VLM_SS

Mini-batch selective sampling for knowledge adaption of VLMs

Knowledge-grounded Adaptation Strategy for Vision-language Models: Building a Unique Case-set for Screening Mammograms for Residents Training [MICCAI 2024] Aisha Urooj Khan, John Garrett, Tyler Bradshaw, Lonie Salkowski, Jiwoong Jeong, Amara Tariq, Imon Banerjee

Paper | BibTeX

Official Pytorch implementation of Mini-batch selective sampling for knowledge adaption of VLMs and pre-trained models.

Requirements

The code for selective sampling works for python 3.x versions and requires the following packages: random, math, and tqdm

For selective sampling in ALBEF, we use the environment provided from ALBEF original repo, and update/install a few packages using ALBEF/requirements.txt.

For selective sampling in MedCLIP, we use the environment provided in MedCLIP/requirements.txt.

Usage

Mini-batch selective sampling requires the mammography image-report pairs to have the group information. group information can be extracted from radiology reports using the notebook extract_groups.ipynb provided in this code repo.

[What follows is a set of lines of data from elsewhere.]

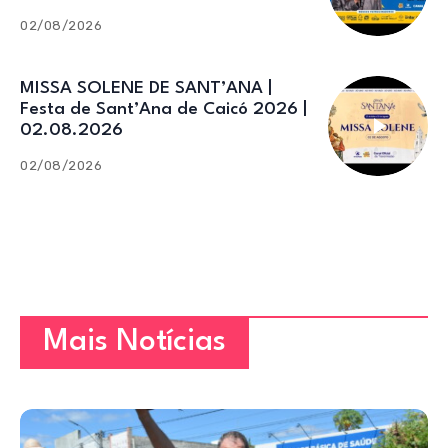
02/08/2026
MISSA SOLENE DE SANT’ANA |
Festa de Sant’Ana de Caicó 2026 |
02.08.2026
02/08/2026
Mais Notícias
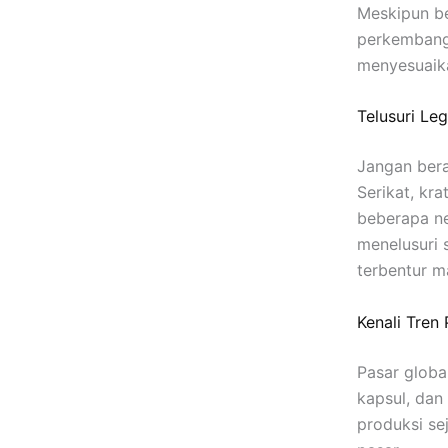
Meskipun be
perkembanga
menyesuaika
Telusuri Le
Jangan ber
Serikat, kr
beberapa ne
menelusuri s
terbentur m
Kenali Tren
Pasar globa
kapsul, dan
produksi s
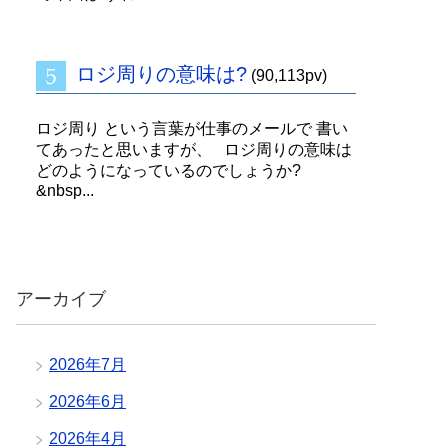
ロジ周りの意味は?
(90,113pv)
ロジ周り という言葉が仕事のメールで 書い
てあったと思いますが、 ロジ周りの意味は
どのようになっているのでしょうか?
&nbsp...
アーカイブ
2026年7月
2026年6月
2026年4月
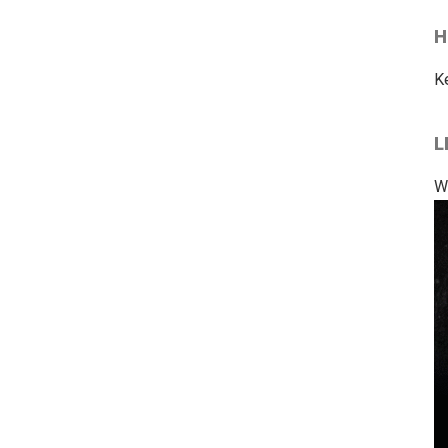
H
K
L
W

Assuming that your data is in the format as provided in sample_data.json, you can enable the selective sampling by creating a SelectiveSampling object in your custom Pytorch Dataset class as follows:

Import selective sampling in your custom dataset code:

from selective_sampling import SelectiveSampling

Add selective sampling to your custom dataset class in the __init__() function:

self.selective_sampling = SelectiveSampling(data)

where data is the list of data instances' dictionaries

Each dictionary in this list belongs to a data instance, and can have an arbitrary number of columns but expects the key 'group' in each item's dictionary. Example: Format: [ { 'colA':<value>, 'colB':<value>, 'group':['a', 'b'] }, { 'colA':<value>, 'colB':<value>, 'group':['a', 'b'] }, ... ]

Add shuffle() definition to your dataset class:

def shuffle(self, bs=8, rare_grp_ratio=0.375, batch_shuffle=False):
        #function to prepare minibatches based on selective sampling strategy
        # calls shuffle function from the base class (SelectiveSampling) 
        self.ann = self.selective_sampling.shuffle(bs=bs, rare_grp_ratio=rare_grp_ratio, batch_shuffle=batch_shuffle)

where bs=batch_size, rare_grp_ratio=ratio of samples from rare groups in a mini-batch, batch_shuffle= a boolean flag, if set to True, mini-batch is shuffled further; default value is set to False based on the ablations reported in table 3, rows (5) and (6) in the paper.

Now in your main training loop, you can call the selective sampling based shuffling by calling the shuffle method in your custom dataset class, i.e., data_loader.dataset.shuffle(bs=<batch_size>).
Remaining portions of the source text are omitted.